Dugan under Ground FROM THE PUBLISHER
It's 1967, the Summer of Love. Roy Looby, a gifted young cartoonist, throws off the stifling embrace of his mentor, the legendary strip man Ed Biggs, and heads west to join the dropouts and musicians in San Francisco's Haight-Ashbury. In the reckless spirit of the times, Looby creates the Imp Eugene, an angry, libidinous comic-book character who is a far cry from Biggs's signature figure, Derby Dugan - the cheerful icon of a more innocent and optimistic generation. Just like his real-life counterpart, the hippie cartoonist R. Crumb, Looby is soon celebrated and vilified for his creation. And then he disappears, rumored to have lost his mind during the drug-fueled creation of a comic-strip masterpiece.
FROM THE CRITICS
Publishers Weekly
The ageless Derby Dugan, comic-strip kid, is back, complete with magic yellow wallet and Fuzzy the talking dog, in this entertaining sequel to Derby Dugan's Depression Funnies. Dugan, passed from artist to artist like a cursed heirloom, has met a hard road in the 1960s, as the hobo adventures that carried him through the Depression and the war years aren't playing to the Kennedy-era nuclear family. Candy Biggs, his current artist (who only received Dugan after being stabbed in the chest with a pencil by his previous creator), drinks his way through Dugan's decline, watching his beloved comic strip vanish from one newspaper after another. Candy's only solace is teaching the Way of the Comic Artist to Roy Looby, a weird, talented neighborhood boy, and his kid brother Nick. In Roy's hand, Dugan morphs into the Imp Eugene, a randy roustabout who epitomizes the late-'60s independent comix craze, smoking dope and gallivanting with chicken-headed busty women. Roy moves to San Francisco and becomes an artist icon, bolstering his fame by disappearing for weeks at a time to produce Eugene's new adventures. Nick, ever the suffering Salieri to Roy's Mozart, is left behind in New Jersey with Roy's abandoned wife and young son. Finally, Nick, who narrates most of the novel, sets off in pursuit of his brother, trying to lay his own claim to Eugene's psychedelic world. This is a nostalgic romp through the funny-book business, as well as a compelling look at the people who struggle to make art out of four-color panels. (Oct.) Copyright 2001 Cahners Business Information.
Kirkus Reviews
The enigmatic life of a renegade cartoonist is and isn't revealed by the testimony of those who knew, loved, and hated him: a fascinating, frustrating partial sequel to De Haven's Funny Papers (1985) and Derby Dugan's Depression Funnies (1996).
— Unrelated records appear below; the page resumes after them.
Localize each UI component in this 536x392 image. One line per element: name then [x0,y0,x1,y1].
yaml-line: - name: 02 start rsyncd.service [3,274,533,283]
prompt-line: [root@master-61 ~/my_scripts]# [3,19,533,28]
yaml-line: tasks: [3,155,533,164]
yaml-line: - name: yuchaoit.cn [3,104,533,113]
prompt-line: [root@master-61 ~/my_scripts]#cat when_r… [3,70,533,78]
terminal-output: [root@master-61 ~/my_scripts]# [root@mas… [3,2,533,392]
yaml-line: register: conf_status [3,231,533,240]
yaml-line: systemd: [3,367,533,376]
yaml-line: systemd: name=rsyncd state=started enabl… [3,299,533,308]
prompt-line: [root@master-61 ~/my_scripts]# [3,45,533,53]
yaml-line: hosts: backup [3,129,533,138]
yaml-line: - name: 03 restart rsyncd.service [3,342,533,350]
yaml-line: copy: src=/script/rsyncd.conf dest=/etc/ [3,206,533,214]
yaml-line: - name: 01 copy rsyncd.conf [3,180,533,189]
Roy Looby learned his trade from newspaper cartoonist Ed "Candy" Biggs, the last of several illustrators who produced the famous "Derby Dugan" strip, featuring an indomitable itinerant orphan (Little Annie's brother, you might say) who always defeated the bad guys. But Roy's creation "The Imp Eugene" proved to be Derby's X-rated evil twin, provoking the question "How did America's once-beloved and always optimistic little orphan boy turn into this- . . . maniac?" That's the subject of De Haven's parallel narratives, both of which offer glimpses of Roy as a sullen teenager; as first among equals in the Lazy Galoot Comix Collective, formed in San Francisco's Haight-Ashbury district in 1970; and as a homeless recluse who keeps disappearing. Thus, we come to know a great deal about Roy's younger brother Nick, his embittered "inker" and gofer; his former publisher Joel Clark, arrested-development personified, who ends up lecturing to college students on the art of comics; Roy's former wife Noreen and somewhat devoted groupie Cora Guirl; and especially the irascible Candy, whose memories of the waning "great days" of newspaper cartoons provide many of the liveliest pages here. Indeed, our attention is drawn much more to them than to the pivotal, yet almost undrawn figure of Roy Looby-a narrative choice De Haven defends in a tongue-in-cheek metafictional epilogue that seems to suggest yet another novel about the cartoonist's life in the offing. One hopesthat's so, because this one-an antic, distracting Citizen Kane-does finally fail to deliver on its very considerable promise. A shame, too, since Dugan Under Ground positively rattles with energy, invention, and roughhouse wit. It's chaotic-and quite wonderful.